The fossil fuel giant has seen its share price explode 30% in the past two months, moving in lockstep with the Brent benchmark’s surge back above the $40 per barrel milestone.
But with data surrounding the oil sector still worsening, I see little reason for crude’s recent march higher, leaving Shell’s share price in danger of a massive reversal.
Supplies surging
Stockpile data from the US disappointed yet again this week, a 9.4m barrel build in the latest period exceeding forecasts and taking total levels to a fresh record of 532.5m barrels.
The world is still desperately awaiting a co-ordinated production cut from OPEC, Russia and the US. But the pumpers can’t even agree to an output freeze, let alone a much-needed reduction to ease the pressure on bloated inventories.

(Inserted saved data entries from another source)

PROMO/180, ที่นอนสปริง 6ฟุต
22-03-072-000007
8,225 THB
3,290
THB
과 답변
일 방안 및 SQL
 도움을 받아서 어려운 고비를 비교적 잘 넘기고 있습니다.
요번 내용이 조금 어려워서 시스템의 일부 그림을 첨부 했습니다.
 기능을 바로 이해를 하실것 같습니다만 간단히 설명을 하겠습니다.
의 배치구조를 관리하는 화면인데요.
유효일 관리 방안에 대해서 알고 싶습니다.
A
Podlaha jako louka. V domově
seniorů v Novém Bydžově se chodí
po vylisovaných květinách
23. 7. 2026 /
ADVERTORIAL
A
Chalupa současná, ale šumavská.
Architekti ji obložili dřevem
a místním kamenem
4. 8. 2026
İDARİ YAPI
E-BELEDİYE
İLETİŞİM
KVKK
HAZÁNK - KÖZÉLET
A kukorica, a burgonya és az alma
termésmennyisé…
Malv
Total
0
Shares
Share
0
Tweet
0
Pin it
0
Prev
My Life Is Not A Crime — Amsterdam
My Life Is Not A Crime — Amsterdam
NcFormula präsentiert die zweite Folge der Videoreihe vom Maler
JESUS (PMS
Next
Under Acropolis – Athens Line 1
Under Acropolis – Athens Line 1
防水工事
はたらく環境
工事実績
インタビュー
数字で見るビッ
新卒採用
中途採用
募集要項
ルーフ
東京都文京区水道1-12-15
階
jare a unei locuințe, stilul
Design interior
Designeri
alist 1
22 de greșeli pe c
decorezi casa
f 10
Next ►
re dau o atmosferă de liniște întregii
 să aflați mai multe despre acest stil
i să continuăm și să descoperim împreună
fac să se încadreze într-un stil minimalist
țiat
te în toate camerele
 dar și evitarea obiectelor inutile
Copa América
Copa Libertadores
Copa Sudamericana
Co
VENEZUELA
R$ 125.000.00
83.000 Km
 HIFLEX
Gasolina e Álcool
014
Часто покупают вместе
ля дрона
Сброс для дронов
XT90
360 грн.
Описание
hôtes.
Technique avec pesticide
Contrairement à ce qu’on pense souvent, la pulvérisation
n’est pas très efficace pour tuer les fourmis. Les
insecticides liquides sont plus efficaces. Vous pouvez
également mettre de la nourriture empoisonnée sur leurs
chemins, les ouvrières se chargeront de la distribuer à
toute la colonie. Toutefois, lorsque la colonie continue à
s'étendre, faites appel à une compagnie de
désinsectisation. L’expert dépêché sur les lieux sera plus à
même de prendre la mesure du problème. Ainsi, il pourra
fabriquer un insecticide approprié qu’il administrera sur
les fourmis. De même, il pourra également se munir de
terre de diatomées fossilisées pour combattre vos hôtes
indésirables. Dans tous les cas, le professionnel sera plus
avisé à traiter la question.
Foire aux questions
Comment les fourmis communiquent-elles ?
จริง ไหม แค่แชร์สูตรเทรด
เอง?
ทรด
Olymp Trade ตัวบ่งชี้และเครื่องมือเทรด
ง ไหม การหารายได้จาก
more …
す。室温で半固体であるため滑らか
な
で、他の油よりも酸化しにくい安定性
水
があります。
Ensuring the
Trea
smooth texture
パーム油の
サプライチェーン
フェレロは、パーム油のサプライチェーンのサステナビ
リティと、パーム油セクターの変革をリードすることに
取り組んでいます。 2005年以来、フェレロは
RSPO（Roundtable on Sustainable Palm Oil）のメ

And with China’s economy locked in a hair-raising tailspin, there’s clearly little prospect of this excess material evaporating any time soon.
Fragile forecasts
The City expects this backcloth to keep earnings under pressure at Shell, not surprisingly. A 34% decline is currently pencilled-in for 2016, leaving the company trading on an extremely-high P/E rating of 22.8 times.

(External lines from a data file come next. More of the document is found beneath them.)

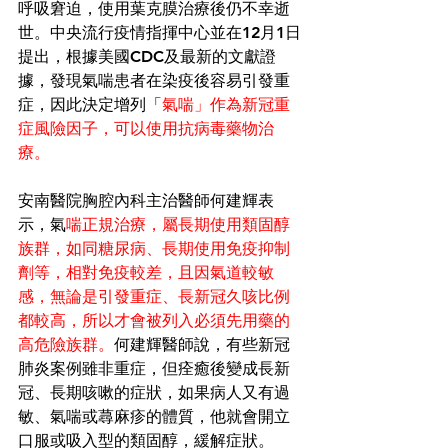
呼吸窘迫，使用葉克膜治療後仍不幸逝
世。中央流行疫情指揮中心並在12月1日
提出，根據美國CDC及最新的文獻證
據，發現氣喘患者在染疫後容易引發重
症，因此決定增列「
氣喘」作為新冠重
症風險因子，可以使用抗病毒藥物治
療。
安南醫院胸腔內科主治醫師何建輝表
示，氣
喘正規治療，屬長期使用類固醇
族群，如同糖尿病、長期使用免疫抑制
劑等，相對免疫較差，且因氣道較敏
感，無論是引發重症、長新冠久咳比例
都較高，所以才會被列入必須先用藥的
高危險族群。
何建輝醫師說，有些新冠
肺炎案例雖非重症，但痊癒後變成長新
冠、長期咳嗽的症狀，如果病人又有過
敏、氣喘或蕁麻疹的體質，他就會開立
口服或吸入型的類固醇，緩解症狀。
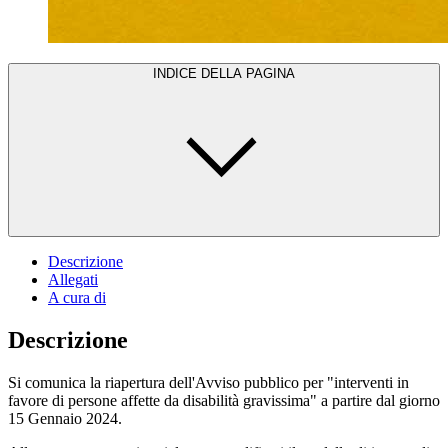
INDICE DELLA PAGINA
Descrizione
Allegati
A cura di
Descrizione
Si comunica la riapertura dell'Avviso pubblico per "interventi in
favore di persone affette da disabilità gravissima" a partire dal giorno
15 Gennaio 2024.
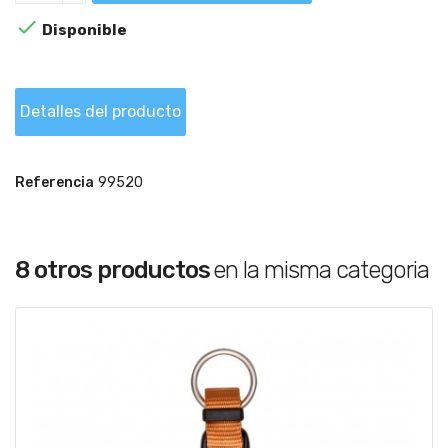

Disponible
Detalles del producto
Referencia
99520
8 otros productos
en la misma categoria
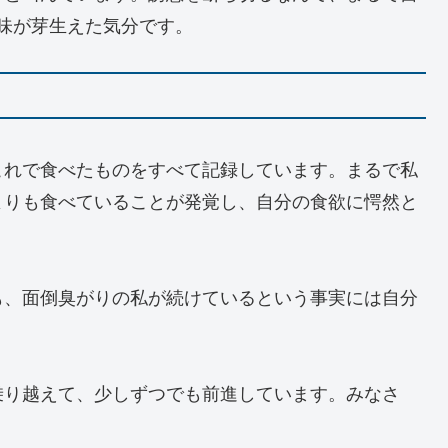
味が芽生えた気分です。
これで食べたものをすべて記録しています。まるで私
よりも食べていることが発覚し、自分の食欲に愕然と
も、面倒臭がりの私が続けているという事実には自分
乗り越えて、少しずつでも前進しています。みなさ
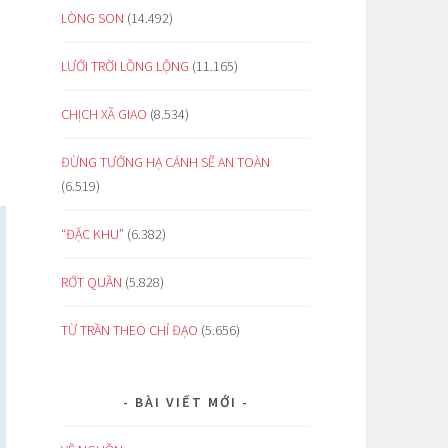
LÒNG SON
(14.492)
LƯỚI TRỜI LỒNG LỘNG
(11.165)
CHỊCH XÃ GIAO
(8.534)
ĐỪNG TƯỞNG HẠ CÁNH SẼ AN TOÀN
(6.519)
“ĐẶC KHU”
(6.382)
RỚT QUẦN
(5.828)
TỪ TRẦN THEO CHỈ ĐẠO
(5.656)
BÀI VIẾT MỚI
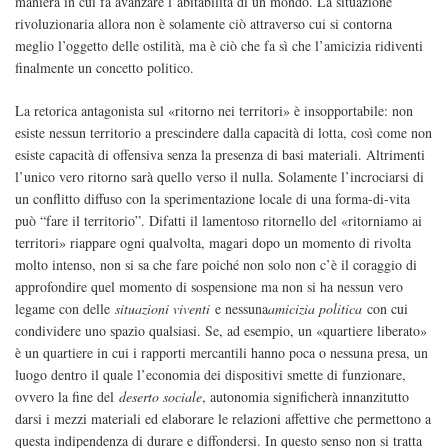
maniera in cui fa avanzare l’abitabilità di un mondo. La situazione
rivoluzionaria allora non è solamente ciò attraverso cui si contorna
meglio l’oggetto delle ostilità, ma è ciò che fa sì che l’amicizia ridiventi
finalmente un concetto politico.
La retorica antagonista sul «ritorno nei territori» è insopportabile: non
esiste nessun territorio a prescindere dalla capacità di lotta, così come non
esiste capacità di offensiva senza la presenza di basi materiali. Altrimenti
l’unico vero ritorno sarà quello verso il nulla. Solamente l’incrociarsi di
un conflitto diffuso con la sperimentazione locale di una forma-di-vita
può “fare il territorio”. Difatti il lamentoso ritornello del «ritorniamo ai
territori» riappare ogni qualvolta, magari dopo un momento di rivolta
molto intenso, non si sa che fare poiché non solo non c’è il coraggio di
approfondire quel momento di sospensione ma non si ha nessun vero
legame con delle
situazioni viventi
e nessuna
amicizia politica
con cui
condividere uno spazio qualsiasi. Se, ad esempio, un «quartiere liberato»
è un quartiere in cui i rapporti mercantili hanno poca o nessuna presa, un
luogo dentro il quale l’economia dei dispositivi smette di funzionare,
ovvero la fine del
deserto sociale
, autonomia significherà innanzitutto
darsi i mezzi materiali ed elaborare le relazioni affettive che permettono a
questa indipendenza di durare e diffondersi. In questo senso non si tratta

Still, the number crunchers expect the oil leviathan to rebound with a 79% bottom-line bounce next year, driving the earnings multiple to just 12.8 times.
While this is a very decent value on paper, I believe stock pickers should resist the temptation of piling into the business. Until supply/demand indicators start to pick up, I believe predictions of a near-term bounceback at Shell are built on sand foundations.
Long-term worries
Indeed, I reckon there’s a real danger that Shell will end up becoming a mere shadow of its former self, and fail to deliver the stonking returns of previous times.
Firstly the company continues to hive off assets at a hair-raising rate. Shell announced in March it was raising its 2016 divestment target to $30bn in a desperate bid to mend its battered balance sheet, up $10bn from its previous goal made a few months earlier.
On top of this, Shell is still rapidly scaling back its capex budgets, a strategy that has seen major projects from drilling in Alaska to development of the Carmon Creek oil sands asset in Canada fall by the wayside.
Many will point to Shell’s acquisition of BG Group as a potential growth driver moving forwards. But the chronic oversupply washing over the liquified natural gas (or LNG) market is expected to remain well into the next decade at least, casting doubts over the economic viability of the tie-up. Indeed, Woodside Petroleum put plans to develop its Browse LNG project in Australia on ice just this week.
And with global lawmakers increasingly shunning fossil fuels in favour of clean energy like solar and wind, Shell is in severe peril of being left out in the cold.